*Problem description*
Return the material below exactly, but only from the line with "fields. And the Creation" through the line with "information-processing picture gives", and without its pictures.

*Records for this exercise*
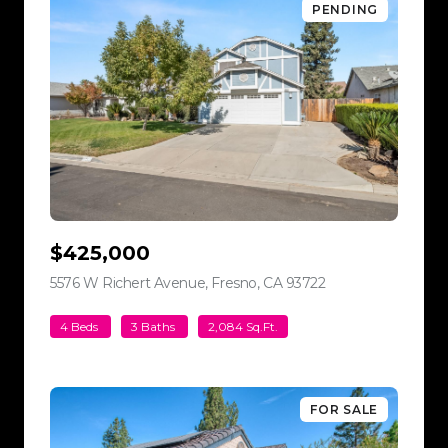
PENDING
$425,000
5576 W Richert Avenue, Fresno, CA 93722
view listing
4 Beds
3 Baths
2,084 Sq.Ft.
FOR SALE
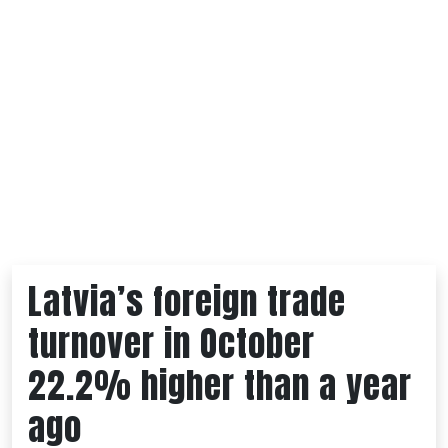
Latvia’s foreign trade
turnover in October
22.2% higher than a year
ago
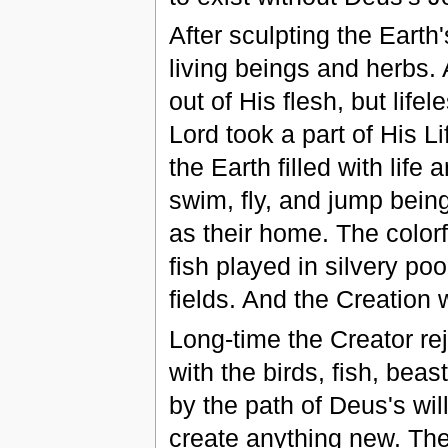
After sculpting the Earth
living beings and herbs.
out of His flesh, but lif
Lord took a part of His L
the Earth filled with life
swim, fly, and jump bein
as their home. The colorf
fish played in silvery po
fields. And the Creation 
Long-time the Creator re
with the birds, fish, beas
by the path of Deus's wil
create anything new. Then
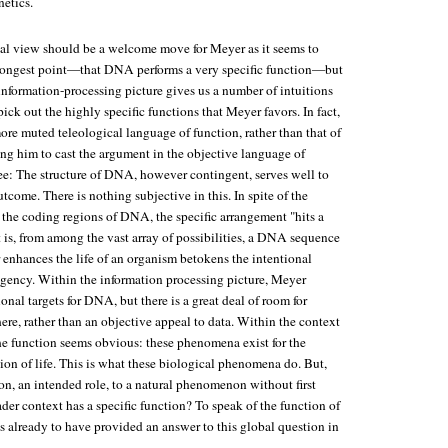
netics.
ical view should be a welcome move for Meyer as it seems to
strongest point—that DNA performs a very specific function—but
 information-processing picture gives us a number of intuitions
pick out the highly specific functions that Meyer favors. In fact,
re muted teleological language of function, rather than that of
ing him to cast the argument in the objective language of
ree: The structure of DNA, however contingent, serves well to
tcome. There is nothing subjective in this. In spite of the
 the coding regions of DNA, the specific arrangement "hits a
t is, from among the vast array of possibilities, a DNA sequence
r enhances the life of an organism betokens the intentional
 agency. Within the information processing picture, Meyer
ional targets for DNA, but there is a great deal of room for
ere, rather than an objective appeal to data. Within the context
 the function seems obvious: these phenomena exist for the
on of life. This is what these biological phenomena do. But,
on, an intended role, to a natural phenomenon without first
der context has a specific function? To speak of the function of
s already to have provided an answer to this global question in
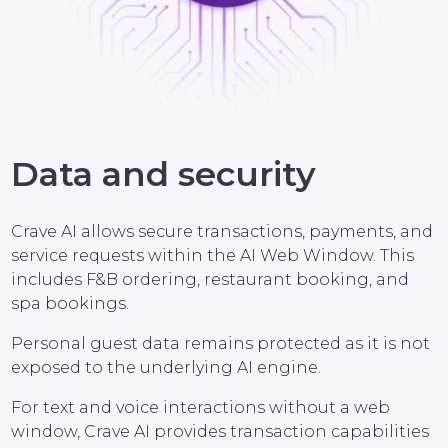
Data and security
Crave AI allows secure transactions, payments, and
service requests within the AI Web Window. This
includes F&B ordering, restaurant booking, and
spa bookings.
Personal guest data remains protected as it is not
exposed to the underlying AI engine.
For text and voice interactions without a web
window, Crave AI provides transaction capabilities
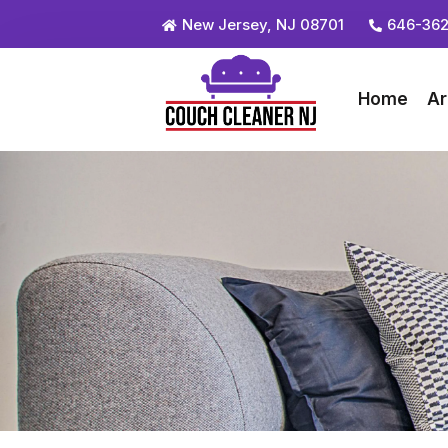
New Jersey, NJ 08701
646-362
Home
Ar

*Result below*
fields. And the Creation 
Long-time the Creator re
with the birds, fish, beas
by the path of Deus's wil
create anything new. Then
netics.
ical view should be a welcome move for Meyer as it seems to
strongest point—that DNA performs a very specific function—but
 information-processing picture gives us a number of intuitions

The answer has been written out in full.